Readers in Council,
The Japan Times,
5-4, Shibaura 4-chome,
Minato-ku, Tokyo 108-0023
Incidents like what are reported in the Jan. 26 articles “Cold winter weather takes hold of Western Europe” and “Northeastern U.S. digs out from snow” are interesting to read about. But it bothers me when some people spin reports of such weather to smugly dismiss the global warming model of climactic change by using it as a wedge to facetiously question its veracity, as if spates of cold weather like this definitively end the debate against global warming. They do not.
Instead, severe weather like this is proof of the veracity of the global warming model. The Earth is an engine powered by heat. The more things heat up, the more the engine revs. The more the climactic engine revs, the more severe weather will occur - extremes of heat as well as cold. That means that some places that are cold will get colder, and some places that are cold will get warmer. In addition, some places that are warm will get warmer, while others that are warm will get colder.

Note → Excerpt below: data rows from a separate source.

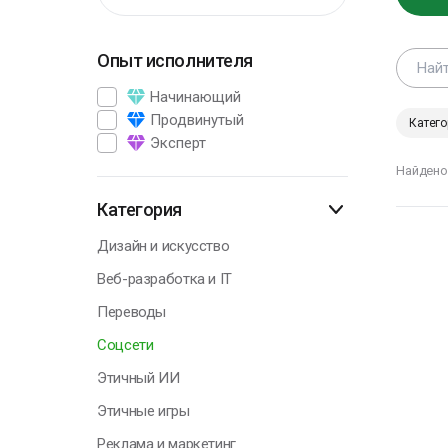
Опыт исполнителя
Г
Начинающий
Продвинутый
Катего
Эксперт
В
Найдено
э
п
Категория
р
Дизайн и искусство
А
Веб-разработка и IT
П
Переводы
Соцсети
Этичный ИИ
Г
Этичные игры
Реклама и маркетинг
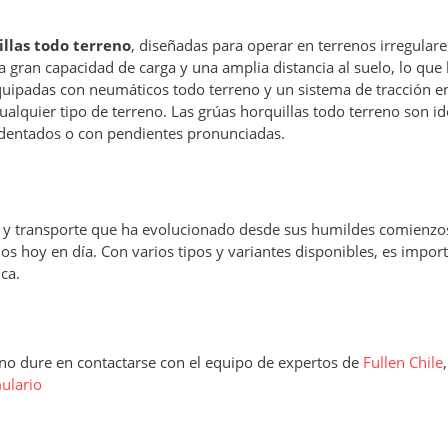
illas todo terreno
, diseñadas para operar en terrenos irregulare
na gran capacidad de carga y una amplia distancia al suelo, lo que 
quipadas con neumáticos todo terreno y un sistema de tracción en
alquier tipo de terreno. Las grúas horquillas todo terreno son id
cidentados o con pendientes pronunciadas.
n y transporte que ha evolucionado desde sus humildes comienzos
 hoy en día. Con varios tipos y variantes disponibles, es impor
ca.
, no dure en contactarse con el equipo de expertos de
Fullen Chile
ulario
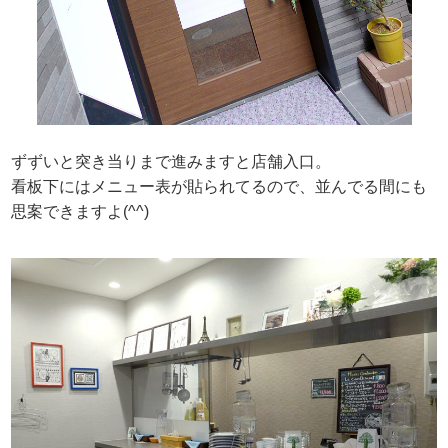
ずずいと突き当りまで進みますと店舗入口。
看板下にはメニュー表が貼られてるので、並んでる間にも
思案できますよ(^^)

Global warming can trigger a deep freeze and cause an ice age. This is not the world disaster fantasy of the script writers of “Day After Tomorrow.” This is the basic outline of the facts of the global warming model taught to me by my high school science and geography teachers in the 1970s.
Does the recent weather in the United States and Europe make nonsense of the global warming model? Not at all, because the model predicts severe and unstable climactic conditions on the way towards an overall temperature rise. So is global warming a disaster? That depends on who and where you are.
Published on Wednesday, February 23, 2005 as “Global warming model lives.”
There is so much confusion about global warming and what it means that opportunities to discuss it more in public are good. I believe in the accuracy of what I was taught in high school, because I trusted my teachers. But the global warming model of climate change teaches that as the ambient temperature rise some places that are warm will get warmer, while others that are warm will get cooler. Similarly, some places that are cold will get warmer, while others that are cold will get colder. Similarly, some places that are wet will get wetter, and other places that are wet will get drier, while some places that are already dry will get even drier, while other places that are dry will get wetter. Weather will become more severe and more irregular. This is not just mumbling jargon meant to fill space on a page. This is the language necessary to accurate state the case. So, unusual extreme cold is a smptom of global warming, or ambient temperature rise.